Mendengar penuturan itu, Reza pun tertawa sambil menepuk pundak sang sahabat. “Chard, harusnya kau tak usah ganti baju. Biarkanlah komandan tahu kelakuan putrinya itu. Lagi pula, jam kerja kita sudah akan habis sepuluh menit lagi.”

“Biarlah, Bang. Aku tak ingin cari masalah. Benar kata bapakku di rumah, kalau wanita itu pintar mencari celah agar lelaki terlihat salah. Bukannya dibela, bisa-bisa aku dihukum kalau sampai Alya nanti playing victim di hadapan komandan,” balas Richard yang sudah siap dengan seragamnya.

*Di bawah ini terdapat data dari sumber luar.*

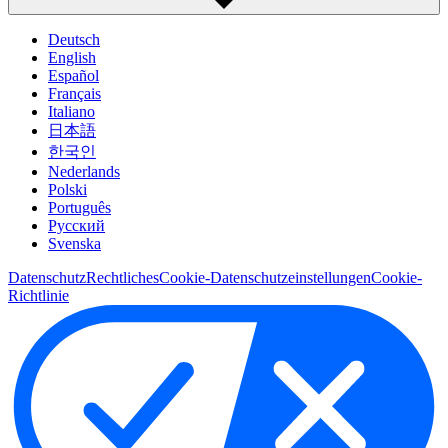
Deutsch
English
Español
Français
Italiano
日本語
한국인
Nederlands
Polski
Português
Pусский
Svenska
Datenschutz
Rechtliches
Cookie-Datenschutzeinstellungen
Cookie-
Richtlinie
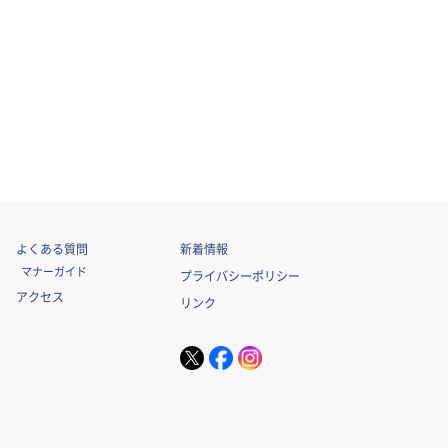
よくある質問
新着情報
マナーガイド
プライバシーポリシー
アクセス
リンク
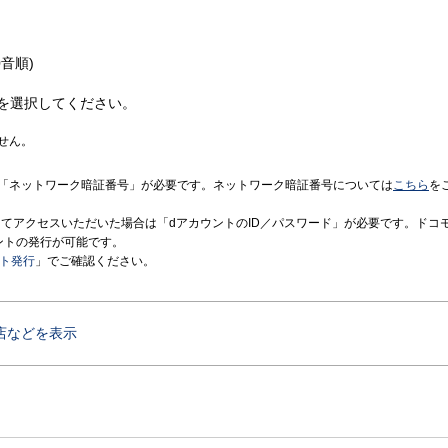
音順)
を選択してください。
せん。
「ネットワーク暗証番号」が必要です。ネットワーク暗証番号については
こちら
を
境にてアクセスいただいた場合は「dアカウントのID／パスワード」が必要です。ドコ
ントの発行が可能です。
ント発行
」でご確認ください。
店などを表示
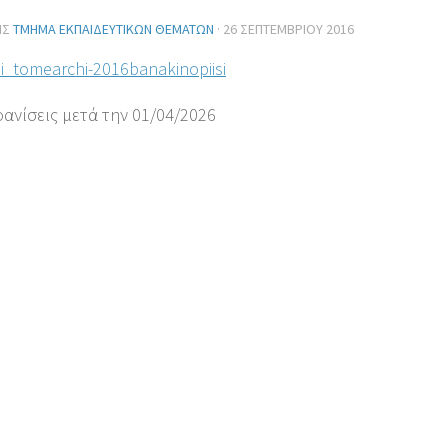
ΗΣ
ΤΜΉΜΑ ΕΚΠΑΙΔΕΥΤΙΚΏΝ ΘΕΜΆΤΩΝ
·
26 ΣΕΠΤΕΜΒΡΊΟΥ 2016
si_tomearchi-2016banakinopiisi
φανίσεις μετά την 01/04/2026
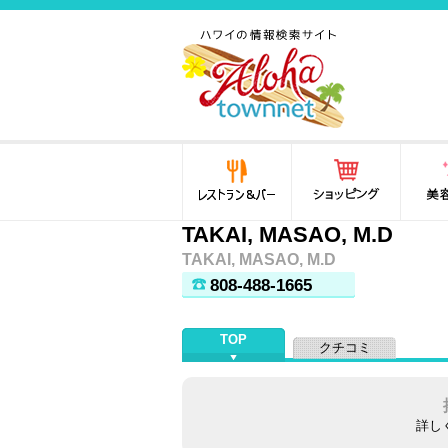
ハワイ(hawaii)の食と遊び,
法律から運転免許証まで情
報が満載！
レストラン＆バー
ショッピング
美容・
TAKAI, MASAO, M.D
TAKAI, MASAO, M.D
808-488-1665
TOP
クチコミ
詳し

“Ya sudah, ayo ikut. Komandan memanggilmu,” ajak Reza yang diangguki oleh Richard.

Selama berjalan menuju ruang utama rumah megah itu, Reza dan Richard selalu bercanda. Tak jarang Reza menantang Richard untuk meluluhkan hati Alya.

“Kapan lagi, bisa jadi mantu seorang jenderal, Chard? Siapa tahu, kan, kau bisa mulus kali karirnya,” ucap Reza.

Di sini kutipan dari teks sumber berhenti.